To complete this task, print all the data below exactly but leave out the images.

#### DATA SECTION

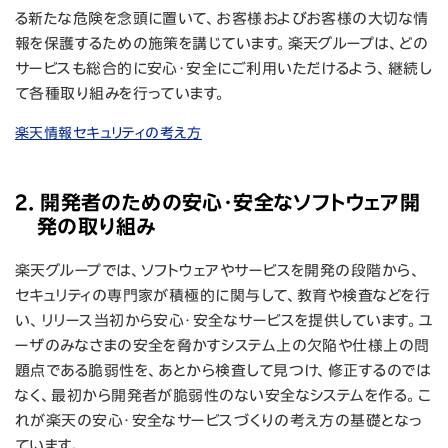
る新たな危険を念頭に置いて、お客様およびお客様の大切な情
報を保護するための施策を講じています。楽天グループは、どの
サービスも総合的に安心・安全にご利用いただけるよう、継続し
て各種取り組みを行っています。
楽天情報セキュリティの考え方
2. 開発者のための安心・安全なソフトウェア開
発の取り組み
楽天グループでは、ソフトウェアやサービスを開発の段階から、
セキュリティの専門家が積極的に関与して、教育や検査などを行
い、リリース当初から安心・安全なサービスを提供しています。ユ
ーザのみなさまの安全を脅かすシステム上の欠陥や仕様上の問
題点である脆弱性を、あとから検査して見つけ、修正するのでは
なく、最初から開発者が脆弱性のない安全なシステムを作る。こ
れが楽天の安心・安全なサービスづくりの考え方の基礎となっ
ています。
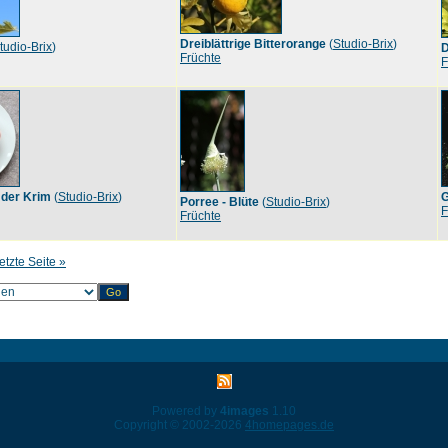
Dreiblättrige Bitterorange
(
Studio-Brix
)
tudio-Brix
)
D
Früchte
F
 der Krim
(
Studio-Brix
)
Porree - Blüte
(
Studio-Brix
)
F
Früchte
etzte Seite »
Powered by
4images
1.10
Copyright © 2002-2026
4homepages.de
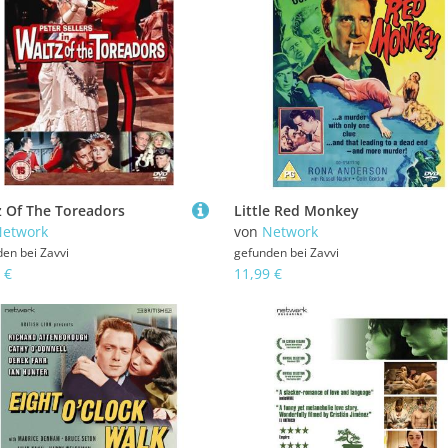
z Of The Toreadors
Little Red Monkey
etwork
von
Network
den bei
Zavvi
gefunden bei
Zavvi
 €
11,99 €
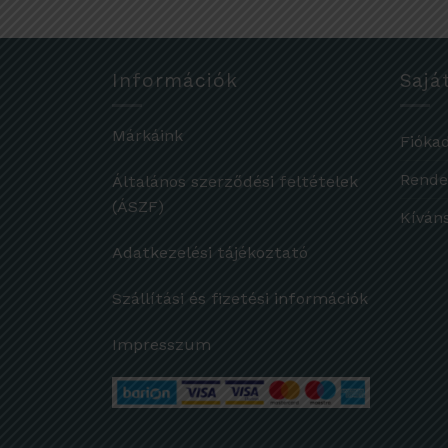
Információk
Sajá
Márkáink
Fióka
Rende
Általános szerződési feltételek
(ÁSZF)
Kíván
Adatkezelési tájékoztató
Szállítási és fizetési információk
Impresszum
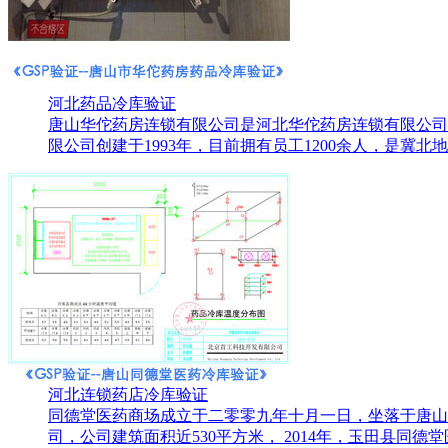
河北药品冷库验证
唐山华佗药房连锁有限公司是河北华佗药房连锁有限公司
限公司创建于1993年，目前拥有员工1200余人，是冀北地区
河北连锁药店冷库验证
同德堂医药商场成立于二零零九年十月一日，坐落于唐山市
司，公司建筑面积近530平方米， 2014年，玉田县同德堂医.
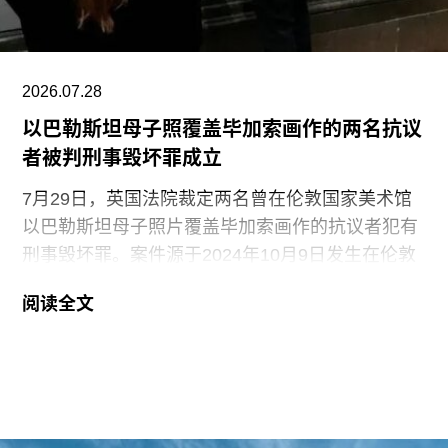
（Halprin-Lathrop School）和马林舞蹈工作室
（Dance Workshop of
2026.07.28
以巴勒斯坦母子照覆盖毕加索画作的两名抗议
者被判刑事毁坏罪成立
7月29日，英国法院裁定两名曾在伦敦国家美术馆
以巴勒斯坦母子照片覆盖毕加索画作的抗议者犯有
刑事毁坏罪。案件源于2024年10月9日发生在伦敦
国家美术馆的一场抗议行动。当日，两位行动者，
阅读全文
23岁的国家卫生服务工作者贾伊·哈莱（Jai Halai）
和21岁的政治与国际关系专业学生蒙代-马拉奇·罗
森菲尔德（Monday-Malachi Rosenfeld）在博物馆
开放期间进入展厅，用一张巴勒斯坦母亲怀抱浑身
是血孩子、悲痛哭泣的照片覆盖了巴勃罗·毕加索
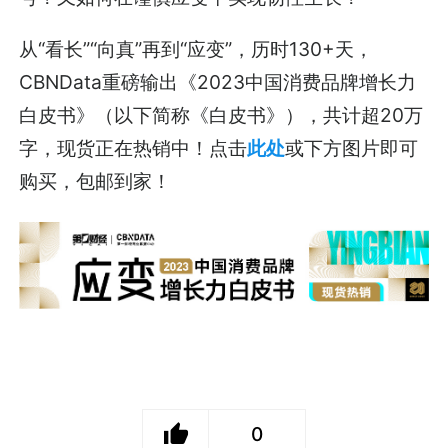
从“看长”“向真”再到“应变”，历时130+天，
CBNData重磅输出《2023中国消费品牌增长力
白皮书》（以下简称《白皮书》），共计超20万
字，现货正在热销中！点击
此处
或下方图片即可
购买，包邮到家！
0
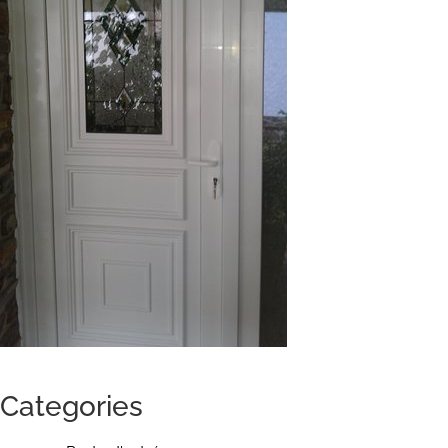
Categories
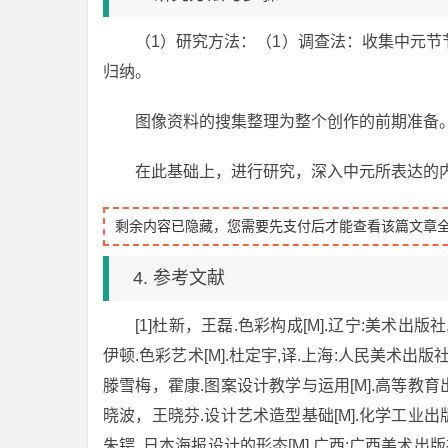
（1）研究方法：（1）调查法：收集中元
归纳。
图像资料的搜集整理为整个创作的前期准备
在此基础上，进行研究，深入中元所表达的
剩余内容已隐藏，您需要先支付后才能查看该篇文章
4. 参考文献
[1]杜新，王磊.色彩构成[M].辽宁:美术出版社,2
伊顿.色彩艺术[M].杜定宇,译.上海:人民美术出版社,1
滕雪梅，霍康.图案设计教学与运用[M].高等教育出版社
晓波，王晓芬.设计艺术造型基础[M].化学工业出版社,
朱锷. 日本海报设计的形态[M].广西:广西美术出版社,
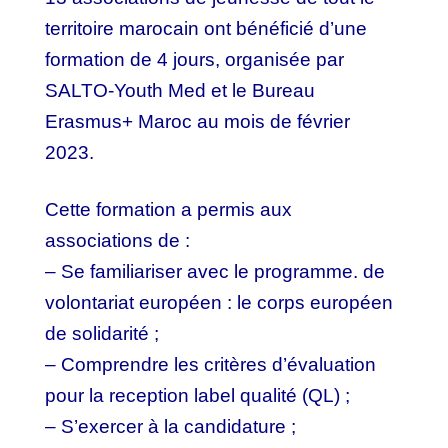
territoire marocain ont bénéficié d’une
formation de 4 jours, organisée par
SALTO-Youth Med et le Bureau
Erasmus+ Maroc au mois de février
2023.
Cette formation a permis aux
associations de :
– Se familiariser avec le programme. de
volontariat européen : le corps européen
de solidarité ;
– Comprendre les critères d’évaluation
pour la reception label qualité (QL) ;
– S’exercer à la candidature ;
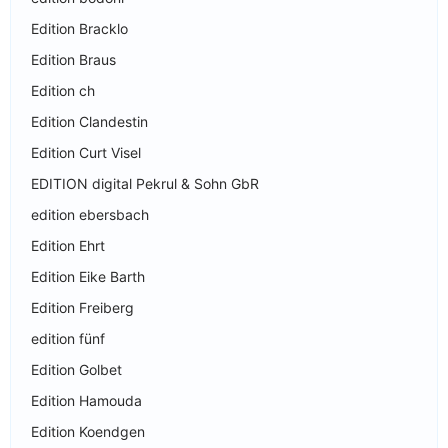
Edition Bracklo
Edition Braus
Edition ch
Edition Clandestin
Edition Curt Visel
EDITION digital Pekrul & Sohn GbR
edition ebersbach
Edition Ehrt
Edition Eike Barth
Edition Freiberg
edition fünf
Edition Golbet
Edition Hamouda
Edition Koendgen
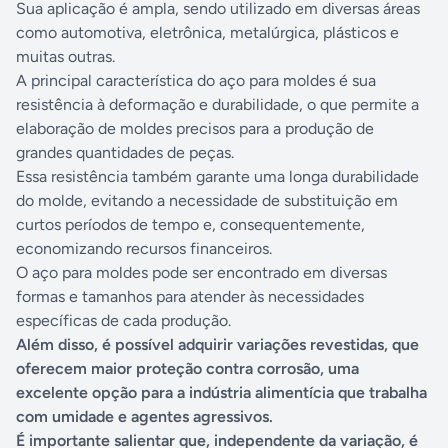
Sua aplicação é ampla, sendo utilizado em diversas áreas
como automotiva, eletrônica, metalúrgica, plásticos e
muitas outras.
A principal característica do aço para moldes é sua
resistência à deformação e durabilidade, o que permite a
elaboração de moldes precisos para a produção de
grandes quantidades de peças.
Essa resistência também garante uma longa durabilidade
do molde, evitando a necessidade de substituição em
curtos períodos de tempo e, consequentemente,
economizando recursos financeiros.
O aço para moldes pode ser encontrado em diversas
formas e tamanhos para atender às necessidades
específicas de cada produção.
Além disso, é possível adquirir variações revestidas, que
oferecem maior proteção contra corrosão, uma
excelente opção para a indústria alimentícia que trabalha
com umidade e agentes agressivos.
É importante salientar que, independente da variação, é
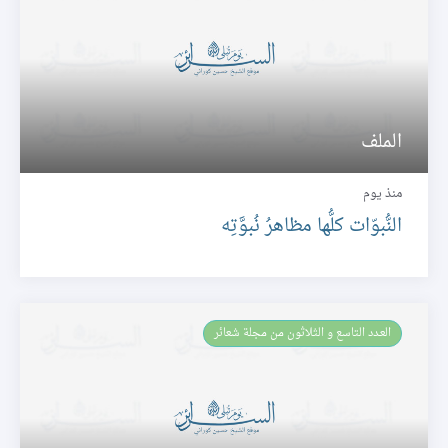
الملف
منذ يوم
النُّبوّات كلُّها مظاهرُ نُبوَّتِه
العـدد التاسع و الثلاثون من مجلة شعائر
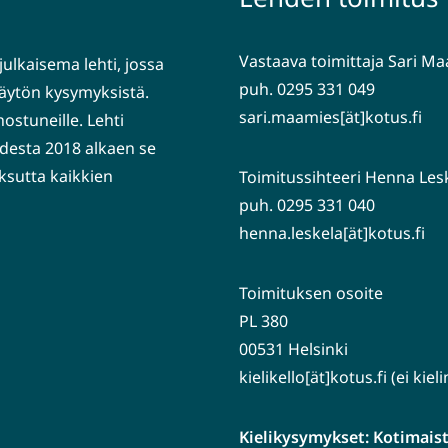
Vastaava toimittaja Sari M
julkaisema lehti, jossa
puh. 0295 331 049
nkäytön kysymyksistä.
sari.maamies[ät]kotus.fi
nostuneille. Lehti
desta 2018 alkaen se
ksutta kaikkien
Toimitussihteeri Henna Les
puh. 0295 331 040
henna.leskela[ät]kotus.fi
Toimituksen osoite
PL 380
00531 Helsinki
kielikello[ät]kotus.fi (ei kie
Kielikysymykset: Kotimaiste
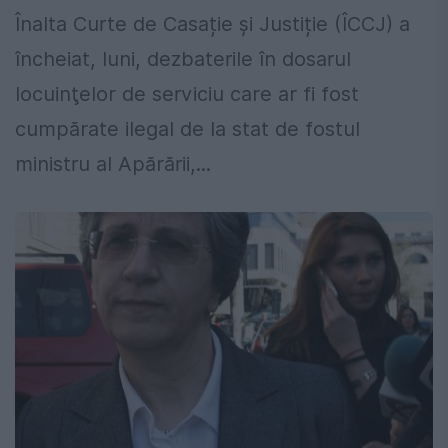
Înalta Curte de Casație și Justiție (ÎCCJ) a
încheiat, luni, dezbaterile în dosarul
locuinţelor de serviciu care ar fi fost
cumpărate ilegal de la stat de fostul
ministru al Apărării,...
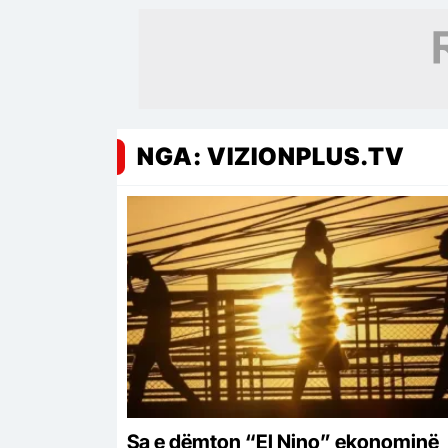
NGA: VIZIONPLUS.TV
Sa e dëmton “El Nino” ekonominë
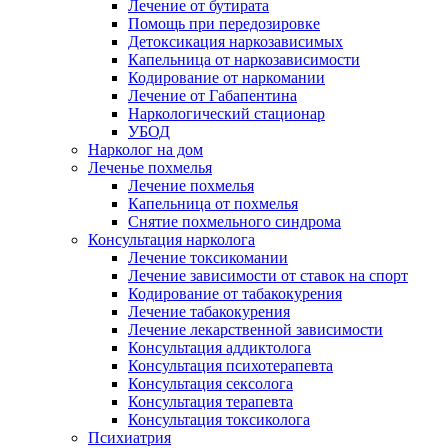
Лечение от бутирата
Помощь при передозировке
Детоксикация наркозависимых
Капельница от наркозависимости
Кодирование от наркомании
Лечение от Габапентина
Наркологический стационар
УБОД
Нарколог на дом
Леченье похмелья
Лечение похмелья
Капельница от похмелья
Снятие похмельного синдрома
Консультация нарколога
Лечение токсикомании
Лечение зависимости от ставок на спорт
Кодирование от табакокурения
Лечение табакокурения
Лечение лекарственной зависимости
Консультация аддиктолога
Консультация психотерапевта
Консультация сексолога
Консультация терапевта
Консультация токсиколога
Психиатрия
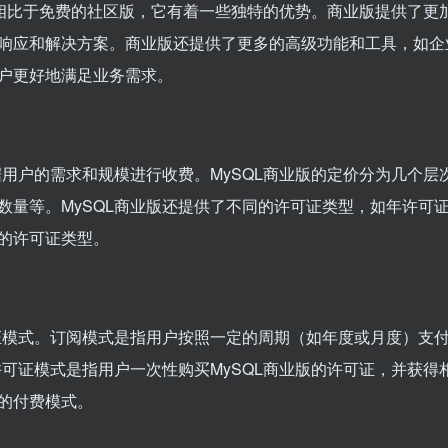
本，相比于免费的社区版，它有着一些独特的优势。商业版提供了更
响应和解决方案。商业版还提供了更多的高级功能和工具，如企
户更好地满足业务需求。
据用户的需求和规模进行收费。MySQL商业版的定价分为几个层
数量等。MySQL商业版还提供了不同的许可证类型，如年许可
的许可证类型。
可证模式。订阅模式是指用户按照一定的周期（如年度或月度）支
许可证模式是指用户一次性购买MySQL商业版的许可证，并获得
的付费模式。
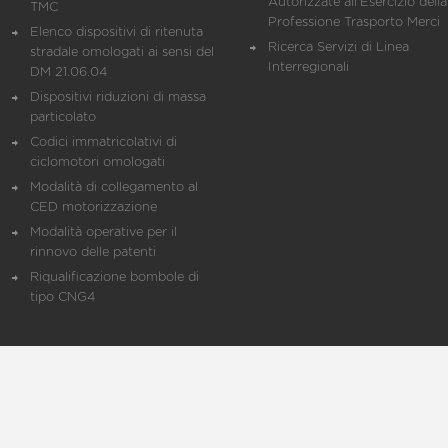
Autorizzate all'Esercizio della
TMC
Professione Trasporto Merci
Elenco dispositivi di ritenuta
Ricerca Servizi di Linea
stradale omologati ai sensi del
Interregionali
DM 21.06.04
Dispositivi riduzioni di massa
particolato
Codici immatricolativi di
ciclomotori omologati
Modalità di collegamento al
CED motorizzazione
Modalità operative per il
rinnovo delle patenti
Riqualificazione bombole di
tipo CNG4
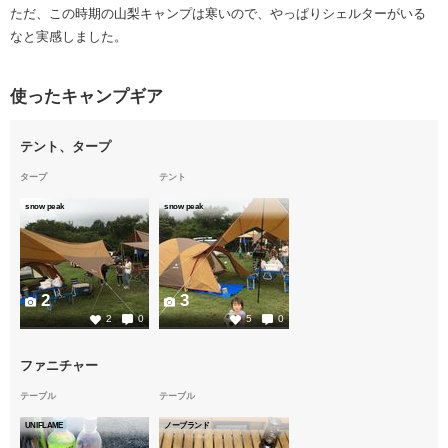
ただ、この時期の山梨キャンプは寒いので、やっぱりシェルターがいる
なと実感しました。
使ったキャンプギア
テント、タープ
タープ
テント
snow peak
snow peak
2
3
2
0
5
0
ファニチャー
テーブル
テーブル
UNIFLAME
ノーブランド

########

▶ _WORKED SOLUTION_:
る新たな危険を念頭に置いて、お客様およびお客様の大切な情
報を保護するための施策を講じています。楽天グループは、どの
サービスも総合的に安心・安全にご利用いただけるよう、継続し
て各種取り組みを行っています。
楽天情報セキュリティの考え方
2. 開発者のための安心・安全なソフトウェア開
発の取り組み
楽天グループでは、ソフトウェアやサービスを開発の段階から、
セキュリティの専門家が積極的に関与して、教育や検査などを行
い、リリース当初から安心・安全なサービスを提供しています。ユ
ーザのみなさまの安全を脅かすシステム上の欠陥や仕様上の問
題点である脆弱性を、あとから検査して見つけ、修正するのでは
なく、最初から開発者が脆弱性のない安全なシステムを作る。こ
れが楽天の安心・安全なサービスづくりの考え方の基礎となっ
ています。
Dreiblättrige Bitterorange
(
Studio-Brix
)
tudio-Brix
)
D
Früchte
F
 der Krim
(
Studio-Brix
)
Porree - Blüte
(
Studio-Brix
)
F
Früchte
etzte Seite »
Powered by
4images
1.10
Copyright © 2002-2026
4homepages.de
z Of The Toreadors
Little Red Monkey
etwork
von
Network
den bei
Zavvi
gefunden bei
Zavvi
 €
11,99 €
Információk
Sajá
Márkáink
Fióka
Rende
Általános szerződési feltételek
(ÁSZF)
Kíván
Adatkezelési tájékoztató
Szállítási és fizetési információk
Impresszum
河北药品冷库验证
唐山华佗药房连锁有限公司是河北华佗药房连锁有限公司
限公司创建于1993年，目前拥有员工1200余人，是冀北地区
河北连锁药店冷库验证
同德堂医药商场成立于二零零九年十月一日，坐落于唐山市
司，公司建筑面积近530平方米， 2014年，玉田县同德堂医.
（Halprin-Lathrop School）和马林舞蹈工作室
（Dance Workshop of
2026.07.28
以巴勒斯坦母子照覆盖毕加索画作的两名抗议
者被判刑事毁坏罪成立
7月29日，英国法院裁定两名曾在伦敦国家美术馆
以巴勒斯坦母子照片覆盖毕加索画作的抗议者犯有
刑事毁坏罪。案件源于2024年10月9日发生在伦敦
国家美术馆的一场抗议行动。当日，两位行动者，
阅读全文
23岁的国家卫生服务工作者贾伊·哈莱（Jai Halai）
和21岁的政治与国际关系专业学生蒙代-马拉奇·罗
森菲尔德（Monday-Malachi Rosenfeld）在博物馆
开放期间进入展厅，用一张巴勒斯坦母亲怀抱浑身
是血孩子、悲痛哭泣的照片覆盖了巴勃罗·毕加索
从“看长”“向真”再到“应变”，历时130+天，
CBNData重磅输出《2023中国消费品牌增长力
白皮书》（以下简称《白皮书》），共计超20万
字，现货正在热销中！点击
此处
或下方图片即可
购买，包邮到家！
0
Categories
（1）研究方法：（1）调查法：收集中元
归纳。
图像资料的搜集整理为整个创作的前期准备
在此基础上，进行研究，深入中元所表达的
剩余内容已隐藏，您需要先支付后才能查看该篇文章
4. 参考文献
[1]杜新，王磊.色彩构成[M].辽宁:美术出版社,2
伊顿.色彩艺术[M].杜定宇,译.上海:人民美术出版社,1
滕雪梅，霍康.图案设计教学与运用[M].高等教育出版社
晓波，王晓芬.设计艺术造型基础[M].化学工业出版社,
朱锷. 日本海报设计的形态[M].广西:广西美术出版社,
territoire marocain ont bénéficié d’une
formation de 4 jours, organisée par
SALTO-Youth Med et le Bureau
Erasmus+ Maroc au mois de février
2023.
Cette formation a permis aux
associations de :
– Se familiariser avec le programme. de
volontariat européen : le corps européen
de solidarité ;
– Comprendre les critères d’évaluation
pour la reception label qualité (QL) ;
– S’exercer à la candidature ;
Edition Bracklo
Edition Braus
Edition ch
Edition Clandestin
Edition Curt Visel
EDITION digital Pekrul & Sohn GbR
edition ebersbach
Edition Ehrt
Edition Eike Barth
Edition Freiberg
edition fünf
Edition Golbet
Edition Hamouda
Edition Koendgen
Sua aplicação é ampla, sendo utilizado em diversas áreas
como automotiva, eletrônica, metalúrgica, plásticos e
muitas outras.
A principal característica do aço para moldes é sua
resistência à deformação e durabilidade, o que permite a
elaboração de moldes precisos para a produção de
grandes quantidades de peças.
Essa resistência também garante uma longa durabilidade
do molde, evitando a necessidade de substituição em
curtos períodos de tempo e, consequentemente,
economizando recursos financeiros.
O aço para moldes pode ser encontrado em diversas
formas e tamanhos para atender às necessidades
específicas de cada produção.
Além disso, é possível adquirir variações revestidas, que
oferecem maior proteção contra corrosão, uma
excelente opção para a indústria alimentícia que trabalha
com umidade e agentes agressivos.
É importante salientar que, independente da variação, é
الملف
منذ يوم
النُّبوّات كلُّها مظاهرُ نُبوَّتِه
العـدد التاسع و الثلاثون من مجلة شعائر
Vastaava toimittaja Sari M
julkaisema lehti, jossa
puh. 0295 331 049
nkäytön kysymyksistä.
sari.maamies[ät]kotus.fi
nostuneille. Lehti
desta 2018 alkaen se
ksutta kaikkien
Toimitussihteeri Henna Les
puh. 0295 331 040
henna.leskela[ät]kotus.fi
Toimituksen osoite
PL 380
00531 Helsinki
kielikello[ät]kotus.fi (ei kie
Kielikysymykset: Kotimaiste
Înalta Curte de Casație și Justiție (ÎCCJ) a
încheiat, luni, dezbaterile în dosarul
locuinţelor de serviciu care ar fi fost
cumpărate ilegal de la stat de fostul
ministru al Apărării,...
NGA: VIZIONPLUS.TV
Sa e dëmton “El Nino” ekonominë
Лечение от бутирата
Помощь при передозировке
Детоксикация наркозависимых
Капельница от наркозависимости
Кодирование от наркомании
Лечение от Габапентина
Наркологический стационар
УБОД
Нарколог на дом
Леченье похмелья
Лечение похмелья
Капельница от похмелья
Снятие похмельного синдрома
Консультация нарколога
Лечение токсикомании
Лечение зависимости от ставок на спорт
Кодирование от табакокурения
Лечение табакокурения
Лечение лекарственной зависимости
Консультация аддиктолога
Консультация психотерапевта
Консультация сексолога
Консультация терапевта
Консультация токсиколога
Психиатрия
本，相比于免费的社区版，它有着一些独特的优势。商业版提供了更
响应和解决方案。商业版还提供了更多的高级功能和工具，如企
户更好地满足业务需求。
据用户的需求和规模进行收费。MySQL商业版的定价分为几个层
数量等。MySQL商业版还提供了不同的许可证类型，如年许可
的许可证类型。
可证模式。订阅模式是指用户按照一定的周期（如年度或月度）支
许可证模式是指用户一次性购买MySQL商业版的许可证，并获得
的付费模式。
Autorizzate all'Esercizio della
TMC
Professione Trasporto Merci
Elenco dispositivi di ritenuta
Ricerca Servizi di Linea
stradale omologati ai sensi del
Interregionali
DM 21.06.04
Dispositivi riduzioni di massa
particolato
Codici immatricolativi di
ciclomotori omologati
Modalità di collegamento al
CED motorizzazione
Modalità operative per il
rinnovo delle patenti
Riqualificazione bombole di
tipo CNG4
ただ、この時期の山梨キャンプは寒いので、やっぱりシェルターがいる
なと実感しました。
使ったキャンプギア
テント、タープ
タープ
テント
snow peak
snow peak
2
3
2
0
5
0
ファニチャー
テーブル
テーブル
UNIFLAME
ノーブランド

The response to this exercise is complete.